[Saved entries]
----------
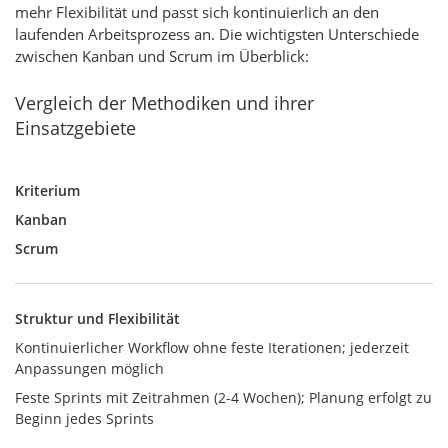
mehr Flexibilität und passt sich kontinuierlich an den
laufenden Arbeitsprozess an. Die wichtigsten Unterschiede
zwischen Kanban und Scrum im Überblick:
Vergleich der Methodiken und ihrer
Einsatzgebiete
Kriterium
Kanban
Scrum
Struktur und Flexibilität
Kontinuierlicher Workflow ohne feste Iterationen; jederzeit
Anpassungen möglich
Feste Sprints mit Zeitrahmen (2-4 Wochen); Planung erfolgt zu
Beginn jedes Sprints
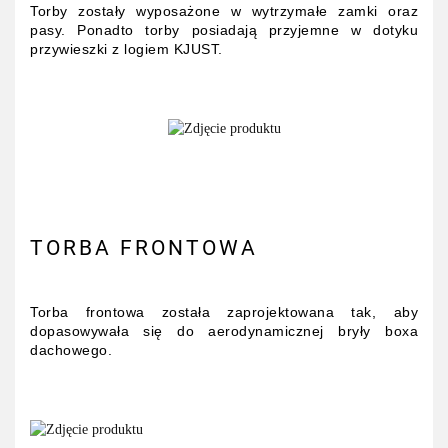
Torby zostały wyposażone w wytrzymałe zamki oraz
pasy. Ponadto torby posiadają przyjemne w dotyku
przywieszki z logiem KJUST.
TORBA FRONTOWA
Torba frontowa została zaprojektowana tak, aby
dopasowywała się do aerodynamicznej bryły boxa
dachowego.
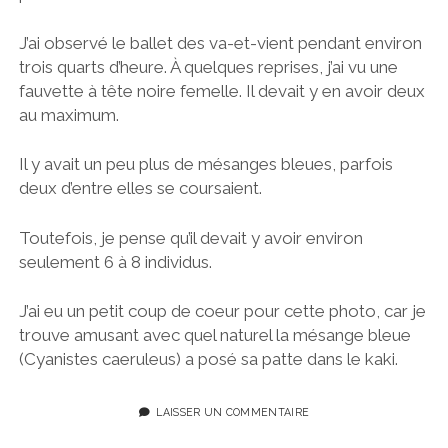
J’ai observé le ballet des va-et-vient pendant environ
trois quarts d’heure. À quelques reprises, j’ai vu une
fauvette à tête noire femelle. Il devait y en avoir deux
au maximum.
Il y avait un peu plus de mésanges bleues, parfois
deux d’entre elles se coursaient.
Toutefois, je pense qu’il devait y avoir environ
seulement 6 à 8 individus.
J’ai eu un petit coup de coeur pour cette photo, car je
trouve amusant avec quel naturel la mésange bleue
(Cyanistes caeruleus) a posé sa patte dans le kaki.
LAISSER UN COMMENTAIRE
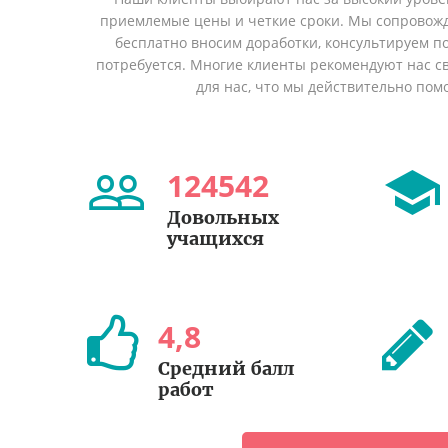
приемлемые цены и четкие сроки. Мы сопровожд
бесплатно вносим доработки, консультируем по
потребуется. Многие клиенты рекомендуют нас св
для нас, что мы действительно пом
124542
Довольных
учащихся
4
,
8
Cредний балл
работ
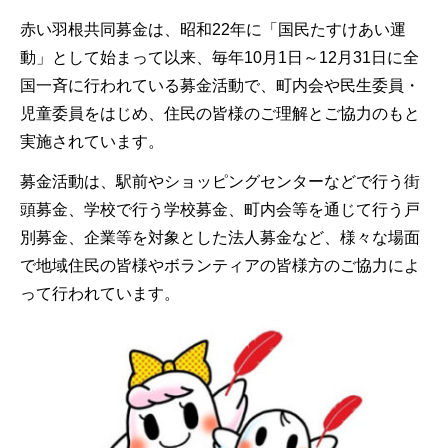
赤い羽根共同募金は、昭和22年に「国民たすけあい運
動」として始まって以来、毎年10月1日～12月31日に全
国一斉に行われている募金活動で、町内会や民生委員・
児童委員をはじめ、住民の皆様のご理解とご協力のもと
実施されています。
募金活動は、駅前やショッピングセンターなどで行う街
頭募金、学校で行う学校募金、町内会等を通じて行う戸
別募金、企業等を対象とした法人募金など、様々な場面
で地域住民の皆様やボランティアの皆様方のご協力によ
って行われています。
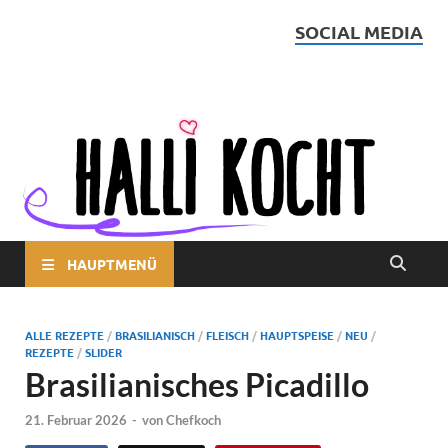
SOCIAL MEDIA
Halli kocht
HAUPTMENÜ
ALLE REZEPTE
/
BRASILIANISCH
/
FLEISCH
/
HAUPTSPEISE
/
NEU
/
REZEPTE
/
SLIDER
Brasilianisches Picadillo
21. Februar 2026
-
von
Chefkoch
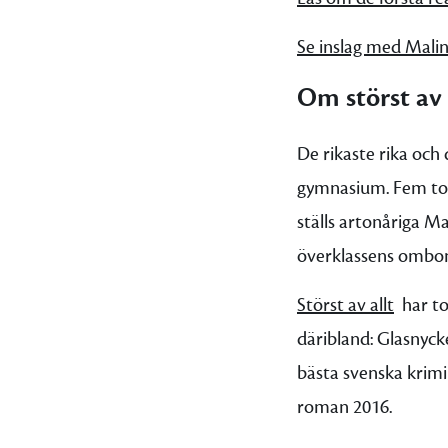
Se inslag med Malin
Om störst av 
De rikaste rika och
gymnasium. Fem tonå
ställs artonåriga Ma
överklassens ombona
Störst av allt
har tot
däribland: Glasnyck
bästa svenska krim
roman 2016.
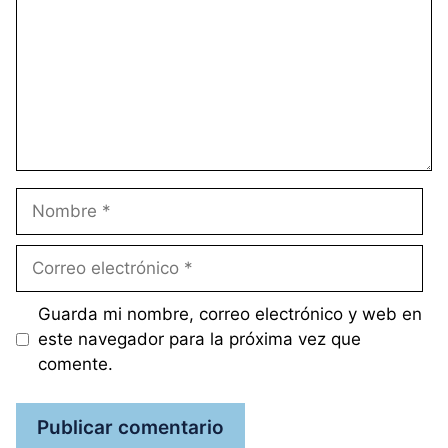
Nombre
Correo
electrónico
Guarda mi nombre, correo electrónico y web en
este navegador para la próxima vez que
comente.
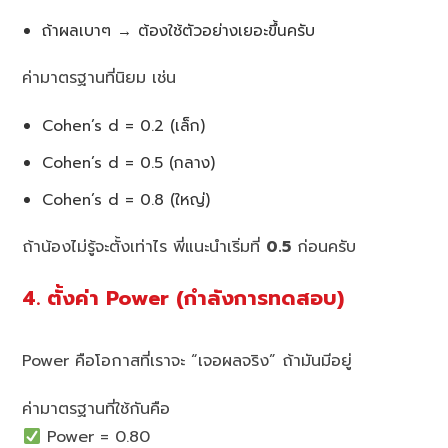
ถ้าผลเบาๆ → ต้องใช้ตัวอย่างเยอะขึ้นครับ
ค่ามาตรฐานที่นิยม เช่น
Cohen’s d = 0.2 (เล็ก)
Cohen’s d = 0.5 (กลาง)
Cohen’s d = 0.8 (ใหญ่)
ถ้าน้องไม่รู้จะตั้งเท่าไร พี่แนะนำเริ่มที่
0.5
ก่อนครับ
4. ตั้งค่า Power (กำลังการทดสอบ)
Power คือโอกาสที่เราจะ “เจอผลจริง” ถ้ามันมีอยู่
ค่ามาตรฐานที่ใช้กันคือ
Power = 0.80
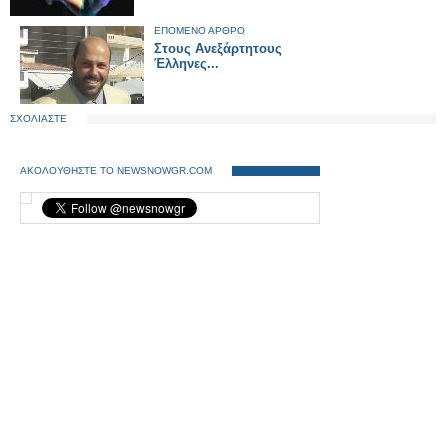
ΕΠΟΜΕΝΟ ΑΡΘΡΟ
Στους Ανεξάρτητους
Έλληνες...
ΣΧΟΛΙΑΣΤΕ
ΑΚΟΛΟΥΘΗΣΤΕ ΤΟ NEWSNOWGR.COM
----------
EXERCISE: Copy out each line of the entries above that holds "Cohen".

RESULT:
Cohen’s d = 0.2 (เล็ก)
Cohen’s d = 0.5 (กลาง)
Cohen’s d = 0.8 (ใหญ่)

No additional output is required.